As administrações municipais focadas em uma gestão pró-ativa precisam atentar para a proposição de leis orçamentárias sistêmicas, que contemplem programas transversais de políticas públicas de prevenção da violência e da criminalidade, que são complementares às políticas sociais. A discussão prévia pelos atores sociais que sofrerão diretamente sua ação, conforme dispõe a Seção dos Orçamentos da Constituição Federal, e a aplicação efetiva dos recursos financeiros nelas previstos potencializam as chances de reverter a crescente exclusão social, considerado fator preponderante no agravamento do quadro em epígrafe.

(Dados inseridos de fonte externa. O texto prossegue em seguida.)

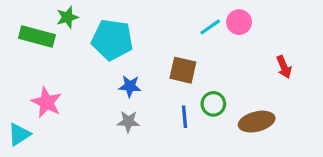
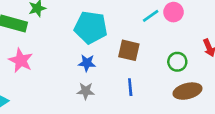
cyan pentagon: (112, 40) -> (91, 27), moved
pink star: (47, 102) -> (21, 60), moved
green circle: (213, 104) -> (177, 62), moved

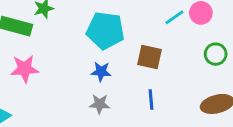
pink star: (21, 60) -> (25, 69), turned -30
green circle: (177, 62) -> (216, 54), moved

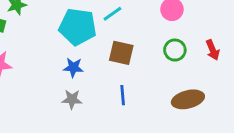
cyan line: (174, 17) -> (112, 14), moved
green circle: (216, 54) -> (175, 50), moved

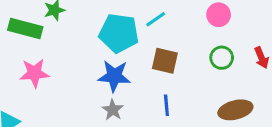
blue star: (73, 67) -> (114, 76), size x1.5
gray star: (72, 99) -> (113, 110), turned 30

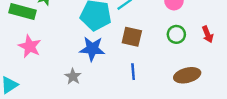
pink star: (34, 73) -> (30, 46), turned 30
gray star: (113, 110) -> (73, 76), moved

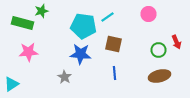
green circle: (176, 34) -> (158, 50), moved
pink star: (30, 46) -> (28, 52), turned -30

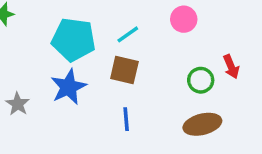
cyan line: (108, 17) -> (128, 34), moved
blue star: (80, 54) -> (68, 87), turned -30
gray star: (64, 77) -> (18, 104), moved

A partir de uma análise criteriosa das leis orçamentárias dos entes que lhe prestam contas, os órgãos de controle externo desempenham um papel fundamental nesse campo árido que antecede a execução orçamentária e que concorre para revestir de legalidade os atos administrativos de gestão. É preciso que a análise aponte, também, quais as responsabilidades do gestor advindas dos resultados traçados pela lei orçamentária e quais as responsabilizações vindouras nela encerradas por eventuais omissões.

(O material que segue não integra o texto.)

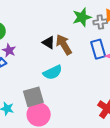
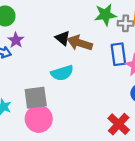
brown arrow: (64, 45) -> (80, 43), turned -50

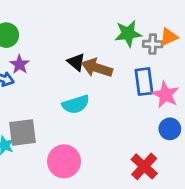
gray square: (36, 98) -> (23, 133), moved
pink circle: (39, 119) -> (64, 161), moved

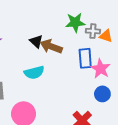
orange triangle: (169, 37) -> (106, 36), moved, turned 40

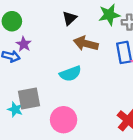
black triangle: (36, 41) -> (70, 18), moved, turned 40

Não é incomum observar administrações que tratam seus orçamentos meramente como peça de alocação de receitas e despesas em suas unidades de governo, relativas a um período fiscal, para cumprir os dispositivos constitucionais que determinam sua feitura. O gestor que não percebe o orçamento-programa como resultado de um planejamento coerente, estabelecido pela Lei de Diretrizes Orçamentárias, fundamentada, por sua vez, no Plano Plurianual, despreza sua qualidade de instrumento estratégico.

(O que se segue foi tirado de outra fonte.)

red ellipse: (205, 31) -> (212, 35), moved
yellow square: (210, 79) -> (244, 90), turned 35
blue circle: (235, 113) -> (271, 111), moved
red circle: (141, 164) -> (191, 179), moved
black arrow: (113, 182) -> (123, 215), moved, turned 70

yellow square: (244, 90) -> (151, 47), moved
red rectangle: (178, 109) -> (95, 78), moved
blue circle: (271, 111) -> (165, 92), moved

Ao aprovar leis orçamentárias precárias, basicamente transcrições majoradas de exercícios anteriores, esquece o legislador que o orçamento deve promover isonomia entre os cidadãos e distribuir oportunidades para aquela parcela da população sem condições de satisfazer suas necessidades básicas com saúde e educação, por exemplo, e para a qual deve proporcionar alternativas para obtenção de renda e dignidade. Um orçamento-programa bem elaborado e que extrapola a lógica contábil estimula o fim da cultura do improviso e da reatividade, que pode estar arraigada no seio de quem deveria prever e prover as necessidades de cidadania.

Para atingir essas finalidades, é preciso efetuar um diagnóstico dos problemas públicos que devem ser enfrentados, graduados por importância – os fatos midiáticos constituem a exceção do cotidiano de qualquer município, que se encontra repleto de necessidades não satisfeitas. Esse processo é temporal e demanda monitoramento e atualização constantes, inclusive para adequação crítica de prioridades e urgências, que podem exigir esforços concentrados. Através da análise criteriosa das informações, é possível encontrar subsídios e diretrizes que concorram para a correção gradativa dos problemas apontados, alguns, inclusive, podendo ser retificados prontamente, sem necessidade de prévia autorização legislativa.

A ouvidoria no município, articulada com o setor responsável pelo planejamento orçamentário, pode colaborar com o processo ao considerar sugestões e reclamações recebidas dos munícipes como informações para aquele diagnóstico.

A implementação de políticas públicas ineficazes, negligentes, alienadas das necessidades de sua população e descompromissadas com a salvaguarda dos direitos fundamentais do cidadão, configura uma das formas de violência estrutural que repercute tacitamente na potencialização de outras modalidades de violências. A propósito, leis orçamentárias devem encerrar ações para coibir a mais perversa dessas manifestações institucionais, a corrupção, que agrava sobremaneira as desigualdades sociais. De fato, os elos mais vulneráveis da sociedade acabam sofrendo as consequências da violência estrutural com mais intensidade.

Orçamentos visionários, aqueles que atendem ao requisito da sustentabilidade, com previsão de políticas públicas e de governo que conduzam as comunidades para uma maior justiça e paz sociais, menor índice de diferenças econômicas e com garantias de que gerações futuras possam usufruir dos recursos ambientais recebidos (e gerados) por elas, estão credenciados a fomentar e sedimentar o novo paradigma de construção da dignidade da pessoa humana, que reconhece em cada cidadão a plenitude do significado que a palavra encerra.